• Task details
Copy all the data exactly, except the pictures.

[Data in this exercise — start]

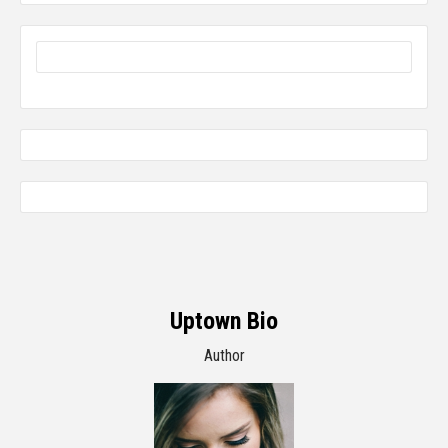
Uptown Bio
Author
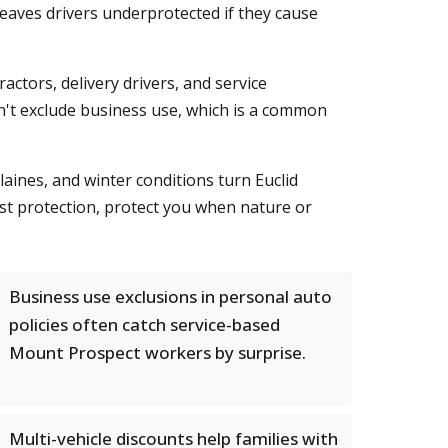
 leaves drivers underprotected if they cause
tors, delivery drivers, and service
n't exclude business use, which is a common
aines, and winter conditions turn Euclid
st protection, protect you when nature or
Business use exclusions in personal auto
policies often catch service-based
Mount Prospect workers by surprise.
Multi-vehicle discounts help families with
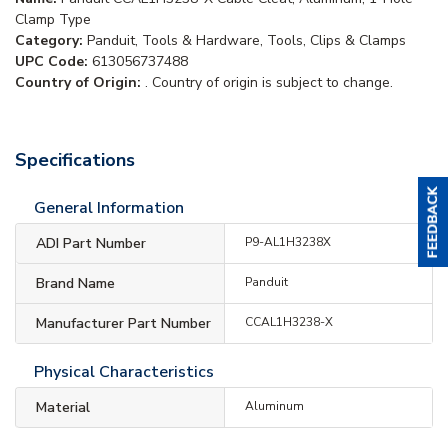
Clamp Type
Category:
Panduit, Tools & Hardware, Tools, Clips & Clamps
UPC Code:
613056737488
Country of Origin:
. Country of origin is subject to change.
Specifications
General Information
ADI Part Number
P9-AL1H3238X
Brand Name
Panduit
Manufacturer Part Number
CCAL1H3238-X
Physical Characteristics
Material
Aluminum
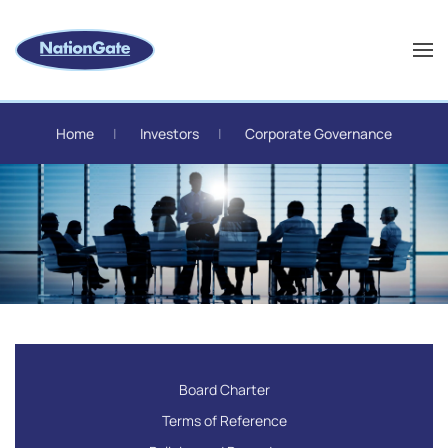
Skip to main content
Home
Investors
Corporate Governance
Board Charter
Terms of Reference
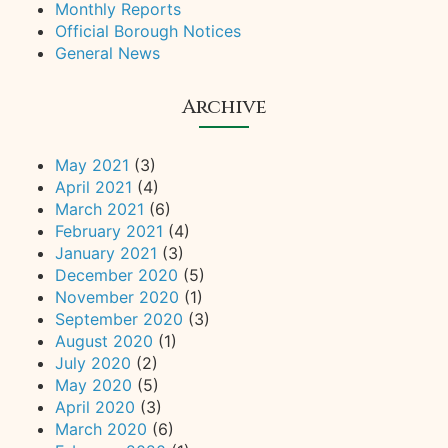
Monthly Reports
Official Borough Notices
General News
Archive
May 2021
(3)
April 2021
(4)
March 2021
(6)
February 2021
(4)
January 2021
(3)
December 2020
(5)
November 2020
(1)
September 2020
(3)
August 2020
(1)
July 2020
(2)
May 2020
(5)
April 2020
(3)
March 2020
(6)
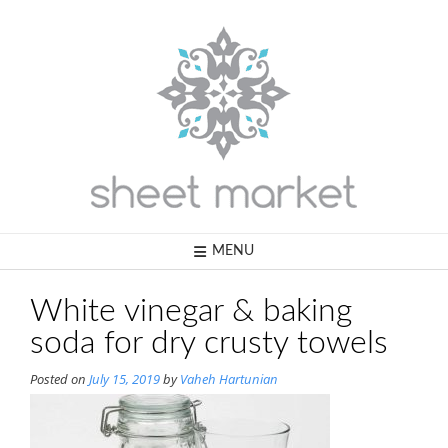
Skip
to
content
MENU
White vinegar & baking
soda for dry crusty towels
Posted on
July 15, 2019
by
Vaheh Hartunian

[Data in this exercise — finish]

• Exercise answer
Uptown Bio
Author
 leaves drivers underprotected if they cause
tors, delivery drivers, and service
n't exclude business use, which is a common
aines, and winter conditions turn Euclid
st protection, protect you when nature or
Business use exclusions in personal auto
policies often catch service-based
Mount Prospect workers by surprise.
Multi-vehicle discounts help families with
Clamp Type
Category:
Panduit, Tools & Hardware, Tools, Clips & Clamps
UPC Code:
613056737488
Country of Origin:
. Country of origin is subject to change.
Specifications
General Information
ADI Part Number
P9-AL1H3238X
Brand Name
Panduit
Manufacturer Part Number
CCAL1H3238-X
Physical Characteristics
Material
Aluminum
Skip to main content
Home
Investors
Corporate Governance
Board Charter
Terms of Reference
Monthly Reports
Official Borough Notices
General News
Archive
May 2021
(3)
April 2021
(4)
March 2021
(6)
February 2021
(4)
January 2021
(3)
December 2020
(5)
November 2020
(1)
September 2020
(3)
August 2020
(1)
July 2020
(2)
May 2020
(5)
April 2020
(3)
March 2020
(6)
Skip
to
content
MENU
White vinegar & baking
soda for dry crusty towels
Posted on
July 15, 2019
by
Vaheh Hartunian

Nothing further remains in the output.